Do you have Navient as your student loan servicer? Are you happy with them, do they do a good job? Most of our clients despise Navient, and much of what Navient does may actually be illegal. The CFPB filed a lawsuit against them yesterday alleging consumer law violations under the Fair Credit Reporting Act and the Fair Debt Collection Practices Act. We file similar cases against Navient for all kinds of violations: calling a cell phone without permission, providing incorrect information about repayment options, steering clients toward forbearance, providing erroneous information on collection letters, not providing information about discharge of federal loan program such as the new Defense to Repayment are some of the most common grounds we are seeing out there.

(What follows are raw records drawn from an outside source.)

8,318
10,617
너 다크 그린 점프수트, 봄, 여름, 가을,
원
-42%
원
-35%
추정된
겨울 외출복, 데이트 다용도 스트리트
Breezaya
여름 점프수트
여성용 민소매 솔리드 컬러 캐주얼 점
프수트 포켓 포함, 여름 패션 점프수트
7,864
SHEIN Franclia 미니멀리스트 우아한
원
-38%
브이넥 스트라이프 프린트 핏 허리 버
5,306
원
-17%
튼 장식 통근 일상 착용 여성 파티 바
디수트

ABC Action News ran a story tonight about one of our client’s experiences with Navient. Click the story link or cut and paste the following in your browser to view: http://www.abcactionnews.com/news/region-tampa/lawsuit-filed-against-student-loan-servicer-navient-could-benefit-millions-of-borrowers. I am interviewed as well about how Navient steers people into forbearances only to leave them with more to pay later.

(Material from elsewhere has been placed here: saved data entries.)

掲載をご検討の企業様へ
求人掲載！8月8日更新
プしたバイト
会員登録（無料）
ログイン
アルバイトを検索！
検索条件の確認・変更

The short story is that this client has tried to pay her loans and has inquired repeatedly of Navient to send her information about the income based payment plan. Despite having spent hours on hold to confirm her address (triple checked), email and fax number, she’s still not received the info – since early last Summer. In the meantime, Navient is pushing forbearance. Forbearance sounds great, zero payments for a while, but the loan balance quickly goes up as interest is capitalized and the compounding effect of interest takes hold. Paying interest on interest is a quick way to bankruptcy. Although not in the case of student loans because it remains difficult to discharge student loans in bankruptcy. So indentured servitude is the more likely outcome.